Here is a very different, minority perspective from someone who believes himself to be a sociopath:
“Sociopath” is a misleading word: it implies a disorder, something wrong and unnatural with the person, and this couldn’t be further from the truth. We, the people you refer to as sociopaths, have nothing wrong with us.

We are necessary for the survival and sucess of the human species. Though we are found disporportionatly in prisons we are found with even greater frequency in your governments, your corporations, your military. Who else but someone devoid of concience could order thousands of soldiers to die, regardless of how noble the cause? Who can fire hundreds of workers to save a company from bankrupcy and then go to sleep that night?
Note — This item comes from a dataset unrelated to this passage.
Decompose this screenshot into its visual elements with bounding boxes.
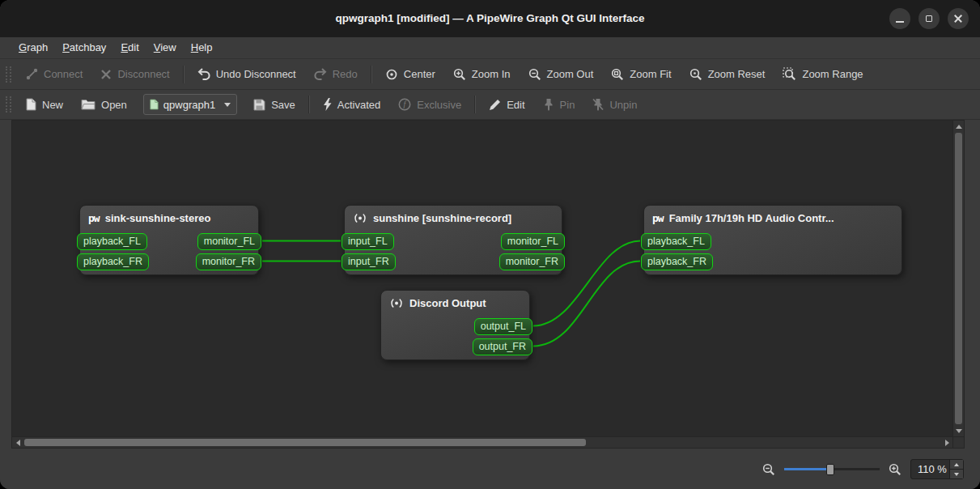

Who can so elegantly tell the lies that must be told, to protect the very people to whom the lies are told? It takes one of us to make those calls, the calls that the rest of humanity cannot make.

It is no coincidence that our lack of guilt comes with abnormally high intelligence and charisma; we are born to lead, all our traits support this conclusion. We are born knowing it, and the rest of you know it when you see us. Its why you elect us, follow us, and gives your lives by our command.

And yet a distressing number of us become the very thing you fear us all to be; criminals and abusers. This creates a cycle of ignorance, as all the “sociopaths” identified by the news are killers or wife-beaters, and so we identify this collection of gifts as evil, as pathological, and thus those of us in our proper roles feel the need to disguise ourselves for fear of being labeled evil. A simmilar cycle of ignorance has kept homosexuals oppressed for decades; homosexualty has been associated with childmolesters and perverts, drug use and desease, and it was called “evil” for this.

We are not evil, you simply do not recognise the good ones as the same phenomena. Google “Sociopath” and all you find is ways to recover from contact with a sociopath, information advising you to run from relationsships with sociopaths, and misinformation that will claim that “sociopaths cannot feel love” or that we “cannot think of others as human beings” or that we are “parasitic”.

It is very distressing to discover, for a child who has always known that he was different, that he is a monster… that he is doomed to live a loveless life and become a criminal, that he will never be able to hold a job or raise a family. Indeed, one must wonder how often one of us discoveres what he is and buys into the paranoid misinformation and simply does what he is expected to do.

Your question: “What is a sociopath?” is answered thusly: a sociopath is one of your potential leaders, labelled by the paranoid masses as something sick and evil, and is left no alternative but an evil path. “Sociopath” is a negative label which only serves to further alienate people who simply need to be allowed to embrace their gifts. Getting rid of this misleading term should be the first step towards fully understanding who we are and the role we play in this world.

Comment on last answer

The notion that all sociopaths are very clever is a myth. Many are failures who make others suffer for their inadequacies. Most sociopaths are profoundly chaotic types.

It’s a myth that sociopaths are born leaders. Instead of providing leadership, they treat others as their playthings, just as a bully or sadist does.

A true leader has emotional maturity and earns respect. Fear isn’t respect: the notion that the two are the same is pathetic. One cannot respect people who are incapable accept responsibility for their actions and constantly pretend to be victims when they are perpetrators.